Вестника даже перестало сильно волновать его заточение в автомобиле. Роба упал навзничь, распоров оболочку машины у капота. Струя бензина прыснула на жаркий песок. Всполохи пламени летящие из трубки заставили Тревиса нервничать.
— Мне голым в Ливии делать нечего. И так уже был в тюрьме.
Коса двинула бардачок, а дерущийся вмял его обратно. Лежа на капоте, он будто рвал воздух.
— Я тебе не дам себя сжечь. Не для этого я умирал! Не для…
За стеклом заключённый не слышал американских жалоб. Его волновал соперник. Не важно, что его не получалось увидеть, он дрался его руками. Треск стекла на секунду. Роба не стучал по нему, чтобы был такой звук. Шею обвило что-то, но обе руки были у него на виду.

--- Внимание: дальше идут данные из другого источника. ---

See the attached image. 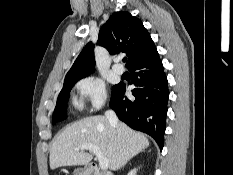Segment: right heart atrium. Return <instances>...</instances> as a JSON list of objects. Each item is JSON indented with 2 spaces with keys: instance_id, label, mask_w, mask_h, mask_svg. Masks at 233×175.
<instances>
[{
  "instance_id": "obj_1",
  "label": "right heart atrium",
  "mask_w": 233,
  "mask_h": 175,
  "mask_svg": "<svg viewBox=\"0 0 233 175\" xmlns=\"http://www.w3.org/2000/svg\"><path fill=\"white\" fill-rule=\"evenodd\" d=\"M75 89L83 104H87L92 111L99 110L106 102L107 90L105 83L98 77L86 76L80 79Z\"/></svg>"
}]
</instances>
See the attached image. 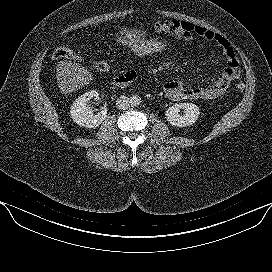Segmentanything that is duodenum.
Returning <instances> with one entry per match:
<instances>
[{
	"label": "duodenum",
	"mask_w": 272,
	"mask_h": 272,
	"mask_svg": "<svg viewBox=\"0 0 272 272\" xmlns=\"http://www.w3.org/2000/svg\"><path fill=\"white\" fill-rule=\"evenodd\" d=\"M132 82V77L122 74L111 80V85L119 88H123Z\"/></svg>",
	"instance_id": "duodenum-1"
}]
</instances>
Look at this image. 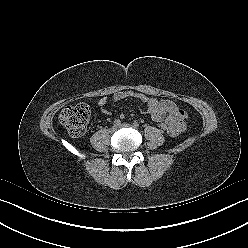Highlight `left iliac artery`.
<instances>
[{
	"mask_svg": "<svg viewBox=\"0 0 248 248\" xmlns=\"http://www.w3.org/2000/svg\"><path fill=\"white\" fill-rule=\"evenodd\" d=\"M138 126H139L138 122L135 121V122L133 123V127L137 128Z\"/></svg>",
	"mask_w": 248,
	"mask_h": 248,
	"instance_id": "1",
	"label": "left iliac artery"
}]
</instances>
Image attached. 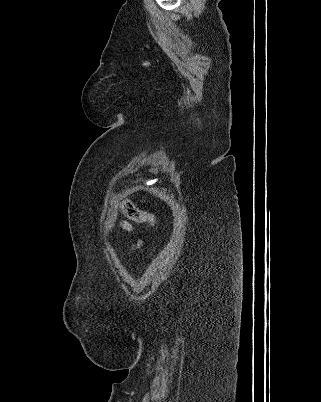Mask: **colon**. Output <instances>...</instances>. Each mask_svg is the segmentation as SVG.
Wrapping results in <instances>:
<instances>
[{
  "label": "colon",
  "instance_id": "5ec220e1",
  "mask_svg": "<svg viewBox=\"0 0 321 402\" xmlns=\"http://www.w3.org/2000/svg\"><path fill=\"white\" fill-rule=\"evenodd\" d=\"M120 209L135 223L158 225L157 217L153 213L137 207L129 200H122L120 202Z\"/></svg>",
  "mask_w": 321,
  "mask_h": 402
}]
</instances>
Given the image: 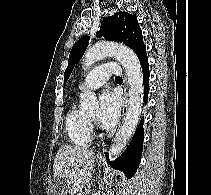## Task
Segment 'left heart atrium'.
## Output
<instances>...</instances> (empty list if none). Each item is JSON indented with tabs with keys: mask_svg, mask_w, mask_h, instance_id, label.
I'll use <instances>...</instances> for the list:
<instances>
[{
	"mask_svg": "<svg viewBox=\"0 0 211 195\" xmlns=\"http://www.w3.org/2000/svg\"><path fill=\"white\" fill-rule=\"evenodd\" d=\"M120 113V103L117 96L110 92H104L100 97L99 120L104 126L113 125Z\"/></svg>",
	"mask_w": 211,
	"mask_h": 195,
	"instance_id": "left-heart-atrium-1",
	"label": "left heart atrium"
}]
</instances>
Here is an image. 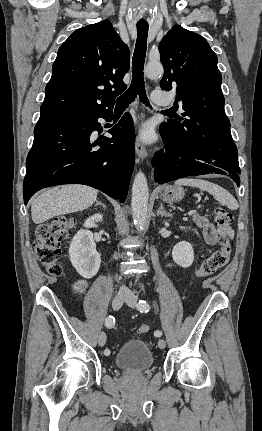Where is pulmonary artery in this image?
Instances as JSON below:
<instances>
[{"label": "pulmonary artery", "mask_w": 262, "mask_h": 431, "mask_svg": "<svg viewBox=\"0 0 262 431\" xmlns=\"http://www.w3.org/2000/svg\"><path fill=\"white\" fill-rule=\"evenodd\" d=\"M151 99L155 105H158V106L167 105V99L165 97V94L162 91H159V90L153 91L151 94Z\"/></svg>", "instance_id": "obj_1"}]
</instances>
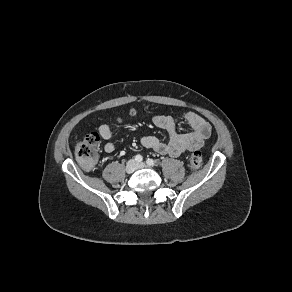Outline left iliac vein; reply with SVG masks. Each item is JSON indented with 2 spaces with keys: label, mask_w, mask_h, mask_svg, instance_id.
<instances>
[{
  "label": "left iliac vein",
  "mask_w": 292,
  "mask_h": 292,
  "mask_svg": "<svg viewBox=\"0 0 292 292\" xmlns=\"http://www.w3.org/2000/svg\"><path fill=\"white\" fill-rule=\"evenodd\" d=\"M144 167H146V164L144 162L137 164V168H144Z\"/></svg>",
  "instance_id": "left-iliac-vein-1"
}]
</instances>
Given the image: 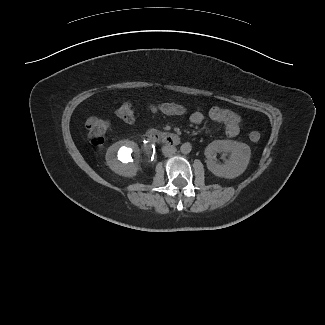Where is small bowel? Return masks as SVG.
<instances>
[{
    "mask_svg": "<svg viewBox=\"0 0 325 325\" xmlns=\"http://www.w3.org/2000/svg\"><path fill=\"white\" fill-rule=\"evenodd\" d=\"M208 114L213 122L225 127V132L228 137H236L239 134L241 119L236 113L221 107H212ZM204 118L202 108H197L189 116L190 122L195 125L202 124Z\"/></svg>",
    "mask_w": 325,
    "mask_h": 325,
    "instance_id": "c3829d8e",
    "label": "small bowel"
}]
</instances>
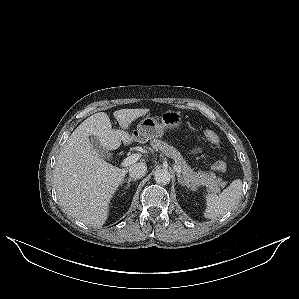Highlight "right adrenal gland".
<instances>
[{
  "instance_id": "2a0ac1e0",
  "label": "right adrenal gland",
  "mask_w": 299,
  "mask_h": 299,
  "mask_svg": "<svg viewBox=\"0 0 299 299\" xmlns=\"http://www.w3.org/2000/svg\"><path fill=\"white\" fill-rule=\"evenodd\" d=\"M131 181H136V179H134V178H128L127 180H124V182L127 183L126 186H125V189L129 188ZM121 186H122V184H121Z\"/></svg>"
}]
</instances>
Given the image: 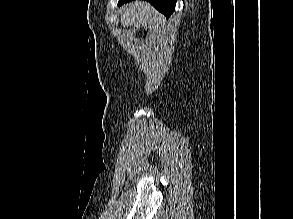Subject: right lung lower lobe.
Returning <instances> with one entry per match:
<instances>
[{
	"label": "right lung lower lobe",
	"mask_w": 293,
	"mask_h": 219,
	"mask_svg": "<svg viewBox=\"0 0 293 219\" xmlns=\"http://www.w3.org/2000/svg\"><path fill=\"white\" fill-rule=\"evenodd\" d=\"M129 1L131 0H119L118 5H122ZM147 1L153 4L155 8L159 10L161 13H163L166 17H169L175 9V4L177 0H147Z\"/></svg>",
	"instance_id": "obj_1"
}]
</instances>
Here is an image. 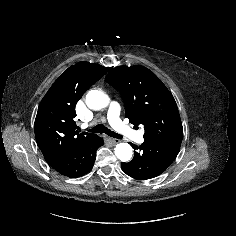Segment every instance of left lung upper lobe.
<instances>
[{"instance_id": "5c2ea615", "label": "left lung upper lobe", "mask_w": 236, "mask_h": 236, "mask_svg": "<svg viewBox=\"0 0 236 236\" xmlns=\"http://www.w3.org/2000/svg\"><path fill=\"white\" fill-rule=\"evenodd\" d=\"M120 91L125 114L135 128L144 126V139L183 137L174 97L162 81L143 66H118L105 78Z\"/></svg>"}]
</instances>
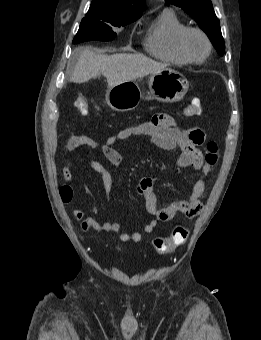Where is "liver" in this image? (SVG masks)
Masks as SVG:
<instances>
[{
    "instance_id": "1",
    "label": "liver",
    "mask_w": 261,
    "mask_h": 340,
    "mask_svg": "<svg viewBox=\"0 0 261 340\" xmlns=\"http://www.w3.org/2000/svg\"><path fill=\"white\" fill-rule=\"evenodd\" d=\"M167 65L154 61L142 54H97L90 47H84L78 57L71 80L85 83L101 74L107 79L108 87L133 81L166 69Z\"/></svg>"
}]
</instances>
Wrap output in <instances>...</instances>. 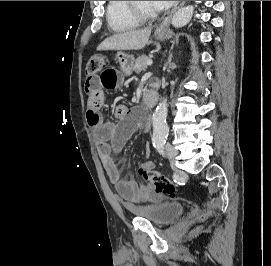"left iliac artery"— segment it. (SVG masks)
<instances>
[{
    "instance_id": "44dca946",
    "label": "left iliac artery",
    "mask_w": 271,
    "mask_h": 266,
    "mask_svg": "<svg viewBox=\"0 0 271 266\" xmlns=\"http://www.w3.org/2000/svg\"><path fill=\"white\" fill-rule=\"evenodd\" d=\"M165 140H162L158 143L157 145V150L159 151L160 154L164 155V147H165Z\"/></svg>"
}]
</instances>
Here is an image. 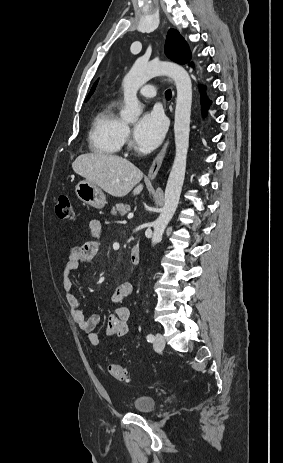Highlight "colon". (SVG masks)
Here are the masks:
<instances>
[{
	"instance_id": "1",
	"label": "colon",
	"mask_w": 283,
	"mask_h": 463,
	"mask_svg": "<svg viewBox=\"0 0 283 463\" xmlns=\"http://www.w3.org/2000/svg\"><path fill=\"white\" fill-rule=\"evenodd\" d=\"M56 215L60 220H71L74 217V211L72 206V201L70 197L66 195H61L58 198L56 206ZM110 375L120 381L128 382L129 378L125 369L119 364H110L108 367Z\"/></svg>"
}]
</instances>
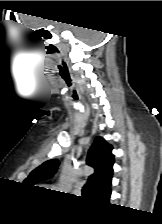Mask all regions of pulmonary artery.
Masks as SVG:
<instances>
[{
	"label": "pulmonary artery",
	"instance_id": "1",
	"mask_svg": "<svg viewBox=\"0 0 162 224\" xmlns=\"http://www.w3.org/2000/svg\"><path fill=\"white\" fill-rule=\"evenodd\" d=\"M79 190H80V185H76L75 188H74V191L78 192Z\"/></svg>",
	"mask_w": 162,
	"mask_h": 224
}]
</instances>
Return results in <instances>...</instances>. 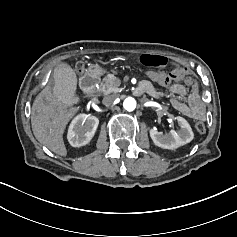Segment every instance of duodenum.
Wrapping results in <instances>:
<instances>
[{
  "instance_id": "obj_1",
  "label": "duodenum",
  "mask_w": 237,
  "mask_h": 237,
  "mask_svg": "<svg viewBox=\"0 0 237 237\" xmlns=\"http://www.w3.org/2000/svg\"><path fill=\"white\" fill-rule=\"evenodd\" d=\"M99 80V71L94 68H88L80 77L79 83L85 94H90L96 87Z\"/></svg>"
}]
</instances>
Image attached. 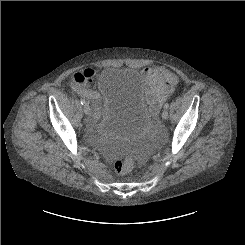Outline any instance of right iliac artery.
<instances>
[{"instance_id":"obj_1","label":"right iliac artery","mask_w":245,"mask_h":245,"mask_svg":"<svg viewBox=\"0 0 245 245\" xmlns=\"http://www.w3.org/2000/svg\"><path fill=\"white\" fill-rule=\"evenodd\" d=\"M80 102H81L82 105H85L86 104V102H85L84 99H81Z\"/></svg>"}]
</instances>
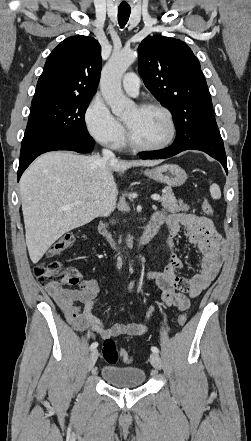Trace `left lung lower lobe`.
Instances as JSON below:
<instances>
[{"instance_id":"0a47b994","label":"left lung lower lobe","mask_w":251,"mask_h":441,"mask_svg":"<svg viewBox=\"0 0 251 441\" xmlns=\"http://www.w3.org/2000/svg\"><path fill=\"white\" fill-rule=\"evenodd\" d=\"M189 149L203 151L217 159L228 173L223 140L212 115H200L184 122L176 129V138L170 147L140 155V158L164 159Z\"/></svg>"}]
</instances>
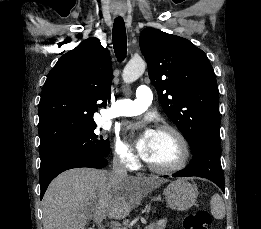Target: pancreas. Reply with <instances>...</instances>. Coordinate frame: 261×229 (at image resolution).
Wrapping results in <instances>:
<instances>
[{
  "label": "pancreas",
  "mask_w": 261,
  "mask_h": 229,
  "mask_svg": "<svg viewBox=\"0 0 261 229\" xmlns=\"http://www.w3.org/2000/svg\"><path fill=\"white\" fill-rule=\"evenodd\" d=\"M154 227L152 229H166V221H156V223H153Z\"/></svg>",
  "instance_id": "pancreas-1"
}]
</instances>
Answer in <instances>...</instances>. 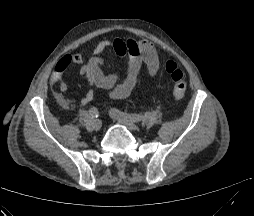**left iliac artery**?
Listing matches in <instances>:
<instances>
[{"mask_svg":"<svg viewBox=\"0 0 254 216\" xmlns=\"http://www.w3.org/2000/svg\"><path fill=\"white\" fill-rule=\"evenodd\" d=\"M112 113H114L116 116L124 118V119H129L133 122H139L142 119V116L139 114H130V113H126V112H122L118 109H112L111 110Z\"/></svg>","mask_w":254,"mask_h":216,"instance_id":"1","label":"left iliac artery"}]
</instances>
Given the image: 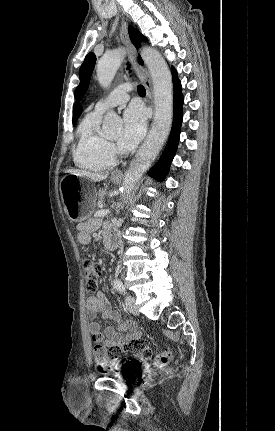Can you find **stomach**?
I'll use <instances>...</instances> for the list:
<instances>
[{"label":"stomach","instance_id":"obj_1","mask_svg":"<svg viewBox=\"0 0 275 431\" xmlns=\"http://www.w3.org/2000/svg\"><path fill=\"white\" fill-rule=\"evenodd\" d=\"M84 177L75 174L64 176L60 183V193L64 209L70 220L81 222L86 220L95 205L96 191L94 188L84 186ZM114 183L119 178L112 177Z\"/></svg>","mask_w":275,"mask_h":431}]
</instances>
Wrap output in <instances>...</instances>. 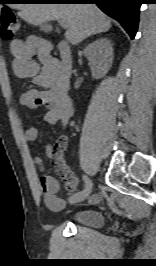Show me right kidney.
<instances>
[{"mask_svg": "<svg viewBox=\"0 0 156 266\" xmlns=\"http://www.w3.org/2000/svg\"><path fill=\"white\" fill-rule=\"evenodd\" d=\"M84 55L89 61L93 77L98 79L112 66L113 44L107 38L97 39L84 49Z\"/></svg>", "mask_w": 156, "mask_h": 266, "instance_id": "ca27d5eb", "label": "right kidney"}]
</instances>
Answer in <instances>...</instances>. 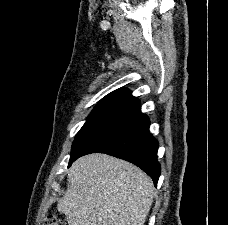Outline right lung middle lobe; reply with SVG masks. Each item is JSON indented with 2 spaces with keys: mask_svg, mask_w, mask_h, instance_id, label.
<instances>
[{
  "mask_svg": "<svg viewBox=\"0 0 228 225\" xmlns=\"http://www.w3.org/2000/svg\"><path fill=\"white\" fill-rule=\"evenodd\" d=\"M134 98L135 97L132 96L131 92L126 88L117 89L105 96L97 104V106L87 118L86 123L77 133L72 144V151L77 148V146L91 131H93L96 127L114 115L128 103H130Z\"/></svg>",
  "mask_w": 228,
  "mask_h": 225,
  "instance_id": "right-lung-middle-lobe-1",
  "label": "right lung middle lobe"
}]
</instances>
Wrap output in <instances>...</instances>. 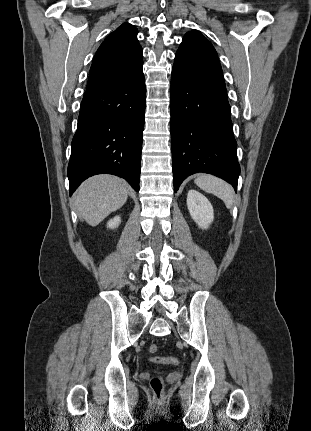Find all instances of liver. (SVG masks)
<instances>
[{
    "label": "liver",
    "mask_w": 311,
    "mask_h": 431,
    "mask_svg": "<svg viewBox=\"0 0 311 431\" xmlns=\"http://www.w3.org/2000/svg\"><path fill=\"white\" fill-rule=\"evenodd\" d=\"M129 188L116 176H93L85 180L75 194V206L89 225H98L104 217L127 202Z\"/></svg>",
    "instance_id": "6515ba94"
}]
</instances>
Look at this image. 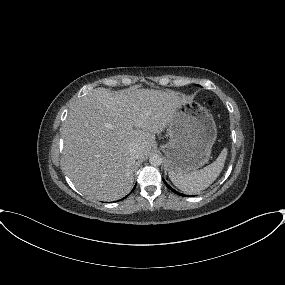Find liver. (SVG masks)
<instances>
[{"mask_svg":"<svg viewBox=\"0 0 285 285\" xmlns=\"http://www.w3.org/2000/svg\"><path fill=\"white\" fill-rule=\"evenodd\" d=\"M186 103L175 91L96 88L76 100L62 127L61 166L84 195L114 201L128 194L134 182L132 145L147 156ZM140 158V159H141Z\"/></svg>","mask_w":285,"mask_h":285,"instance_id":"liver-1","label":"liver"}]
</instances>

Его как лебёдкой затянуло в салон, пока он видел, как всё активнее пыхало топливо на жаре. Остановившись на чём-то похожем на ещё одно тело, заключённый почувствовал ещё один толчок, но уже спереди. Взрывной толчок.
Ветер выл, подобно зною. Зной был… Холодным. Холоднее горящего бензина, уж точно.
— …оч…ОЧНИСЬ УЖЕ!
Вестник откашливался. Никогда так громко не кричал.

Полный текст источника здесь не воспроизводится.